Vincent Brisby

No. 82
- Position: Wide receiver

Personal information
- Born: January 25, 1971 (age 55) Houston, Texas, U.S.
- Listed height: 6 ft 1 in (1.85 m)
- Listed weight: 188 lb (85 kg)

Career information
- High school: Washington-Marion (Lake Charles, Louisiana)
- College: Northeast Louisiana
- NFL draft: 1993: 2nd round, 56th overall pick

Career history
- New England Patriots (1993–1999); New York Jets (2000);

Awards and highlights
- PFWA All-Rookie Team (1993);

Career NFL statistics
- Receptions: 221
- Receiving yards: 3,202
- Receiving touchdowns: 14
- Stats at Pro Football Reference

= Vincent Brisby =

American football player (born 1971)

Vincent Cole Brisby (born January 25, 1971) is an American former professional football player who was a wide receiver for the New England Patriots and the New York Jets in the National Football League (NFL). He was selected by the Patriots in the second round of the 1993 NFL draft, the team's fourth selection after quarterback Drew Bledsoe, DL Chris Slade, and OL Todd Rucci during their re-building phase that started with the hiring of Bill Parcells. Standing at 6'3" and 193 lb. from Northeast Louisiana University (now called University of Louisiana at Monroe), Brisby played eight NFL seasons from 1993 to 2000 for the Patriots and New York Jets. He was given the nickname Vincent "Ultimate" Brisby by ESPN analyst Chris Berman. Brisby's best game was arguably Week 5 in his second season. He compiled 6 catches for 117 yards and two touchdowns in the Patriots 17–16 comeback win over the Green Bay Packers.

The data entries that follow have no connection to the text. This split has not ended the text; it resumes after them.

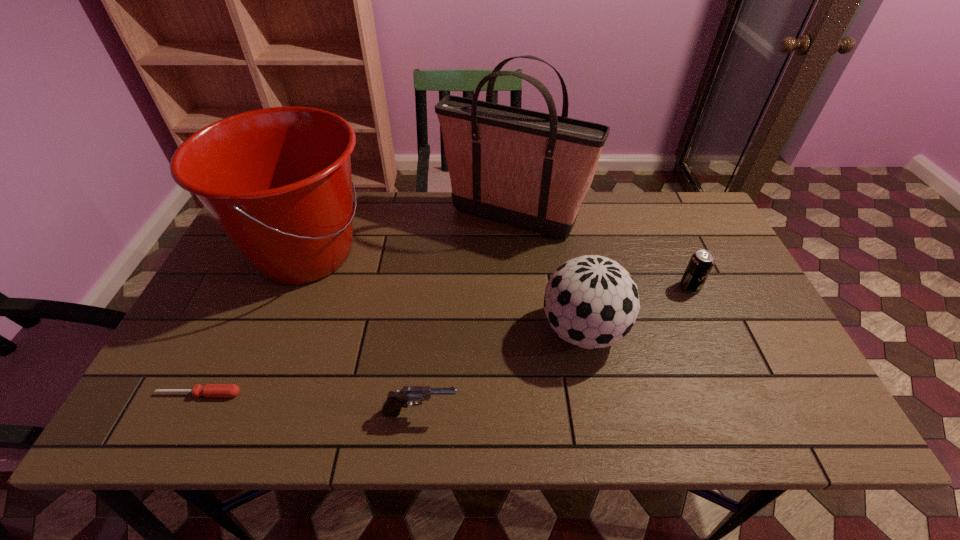 The width and height of the screenshot is (960, 540). I want to click on vacant area that lies between the shopping bag and the soda can, so click(x=601, y=253).

At what (x,y) coordinates should I click in order to perform the action: click on free spot between the shopping bag and the pistol. Please return your answer as a coordinate pair (x, y). Image resolution: width=960 pixels, height=540 pixels. Looking at the image, I should click on (467, 315).

Image resolution: width=960 pixels, height=540 pixels. I want to click on free space between the shopping bag and the fifth farthest object, so click(356, 306).

You are a GUI agent. You are given a task and a screenshot of the screen. Output one action in this format:
    pyautogui.click(x=<x>, y=<y>)
    Task: Click on the empty location between the pistol and the second tallest object
    
    Given the screenshot: What is the action you would take?
    pyautogui.click(x=364, y=333)

This screenshot has height=540, width=960. What are the coordinates of `free area in between the soccer ball and the shopping bag` in the screenshot? It's located at [x=548, y=274].

The height and width of the screenshot is (540, 960). What are the coordinates of `vacant area that lies between the bucket and the third tallest object` in the screenshot? It's located at [x=444, y=292].

Locate an element on the screen. vacant region between the nearest object and the soda can is located at coordinates [x=555, y=349].

Locate an element on the screen. The width and height of the screenshot is (960, 540). empty space that is in between the tallest object and the screwdriver is located at coordinates (356, 306).

Choose which object is the third nearest neighbor to the soda can. Please provide its 2D coordinates. Your answer should be formatted as a tuple, i.e. [(x, y)], where the tuple contains the x and y coordinates of a point satisfying the conditions above.

[(395, 401)]

Identify which object is located as the fourth nearest to the soda can. Please provide its 2D coordinates. Your answer should be formatted as a tuple, i.e. [(x, y)], where the tuple contains the x and y coordinates of a point satisfying the conditions above.

[(278, 182)]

Brisby was a member of the Patriots' 1996 AFC Championship squad. He injured his hamstring in pre-season that year and did not get into a game until Week 12, then missed two more games at which point his coach Bill Parcells was memorably quoted as saying that he himself had "recovered from open-heart surgery faster than he (Brisby) has (from the hamstring injury)...That's the truth. I'm not kidding you." After playing in only three regular season games and catching no passes at all in the regular season, divisional play-off, or AFC Championship, Brisby had two catches against the Green Bay Packers in Super Bowl XXXI.